Et son bouffon favori, le moine fra Mariano, avec une dignité philosophique, ajouta :
— Vivons pour notre bon plaisir, Saint-Père, car tout le reste ne compte pas !
Et le pape s’entoura de poètes, de musiciens, de peintres et de savants.
Lorsque François Ier, après sa victoire sur le pape, exigea de lui en cadeau la statue nouvellement découverte de Laocoon, Léon X déclara qu’il se séparerait plutôt d’une relique que de ce chef-d’œuvre.
Le pape aimait ses savants et ses artistes, mais il aimait davantage encore ses bouffons. Il dépensait des sommes fantastiques pour des festins, mais se distinguait par une grande sobriété, étant atteint d’une affection stomacale. Cet épicurien souffrait d’une maladie incurable, une fistule purulente. Son âme, ainsi que son corps, était dévorée par une plaie secrète : l’ennui, un ennui dont rien ne pouvait le distraire.

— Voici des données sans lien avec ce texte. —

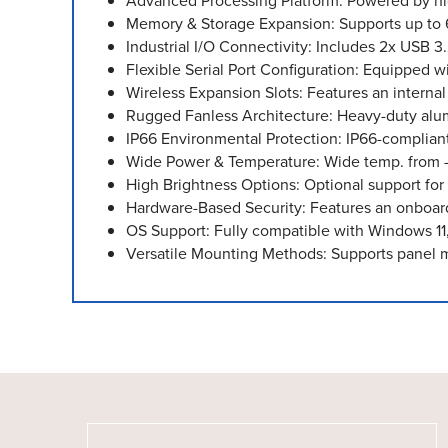
Advanced Processing Platform: Powered by high
Memory & Storage Expansion: Supports up t
Industrial I/O Connectivity: Includes 2x USB 3
Flexible Serial Port Configuration: Equipped
Wireless Expansion Slots: Features an interna
Rugged Fanless Architecture: Heavy-duty alum
IP66 Environmental Protection: IP66-complian
Wide Power & Temperature: Wide temp. from 
High Brightness Options: Optional support for
Hardware-Based Security: Features an onboard
OS Support: Fully compatible with Windows 11
Versatile Mounting Methods: Supports panel 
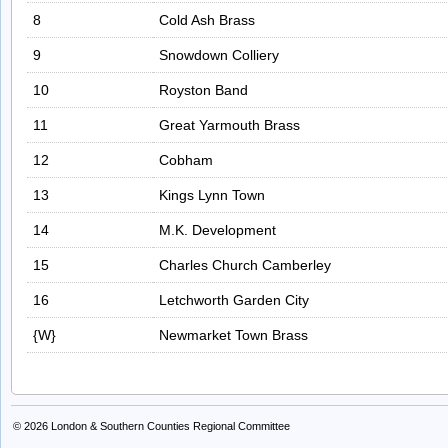
8
Cold Ash Brass
9
Snowdown Colliery
10
Royston Band
11
Great Yarmouth Brass
12
Cobham
13
Kings Lynn Town
14
M.K. Development
15
Charles Church Camberley
16
Letchworth Garden City
{W}
Newmarket Town Brass
© 2026
London & Southern Counties Regional Committee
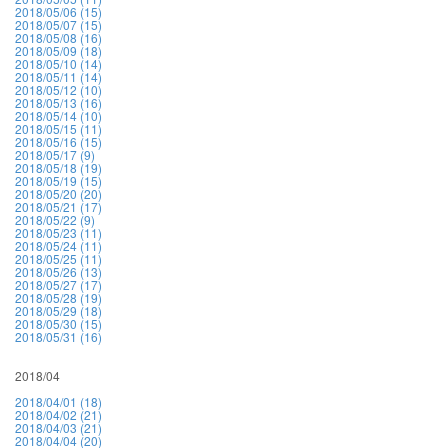
2018/05/06 (15)
2018/05/07 (15)
2018/05/08 (16)
2018/05/09 (18)
2018/05/10 (14)
2018/05/11 (14)
2018/05/12 (10)
2018/05/13 (16)
2018/05/14 (10)
2018/05/15 (11)
2018/05/16 (15)
2018/05/17 (9)
2018/05/18 (19)
2018/05/19 (15)
2018/05/20 (20)
2018/05/21 (17)
2018/05/22 (9)
2018/05/23 (11)
2018/05/24 (11)
2018/05/25 (11)
2018/05/26 (13)
2018/05/27 (17)
2018/05/28 (19)
2018/05/29 (18)
2018/05/30 (15)
2018/05/31 (16)
2018/04
2018/04/01 (18)
2018/04/02 (21)
2018/04/03 (21)
2018/04/04 (20)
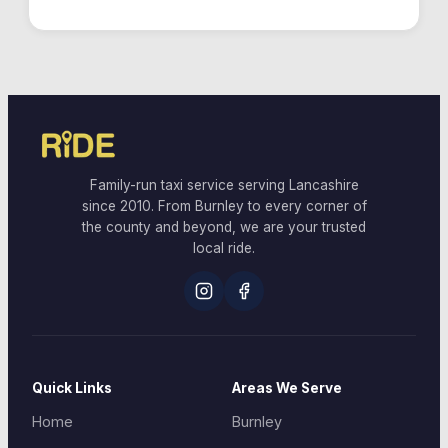
Family-run taxi service serving Lancashire
since 2010. From Burnley to every corner of
the county and beyond, we are your trusted
local ride.
Quick Links
Areas We Serve
Home
Burnley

En politique seulement, il retrouvait son véritable tempérament : il était aussi froidement cruel et aussi parjure qu’Alexandre Borgia.
Quelques jours après son arrivée à Rome, Léonard attendait son tour d’audience au Vatican en écoutant le récit des prouesses du nain Baraballo, nouvellement envoyé des Indes à Sa Sainteté.
— Savez-vous, messer, murmura à l’oreille du peintre son voisin de banquette qui, depuis deux mois, n’avait pu encore obtenir d’audience, savez-vous qu’il existe un moyen de se faire recevoir incontinent par Sa Sainteté ? Il n’y a qu’à se déclarer bouffon.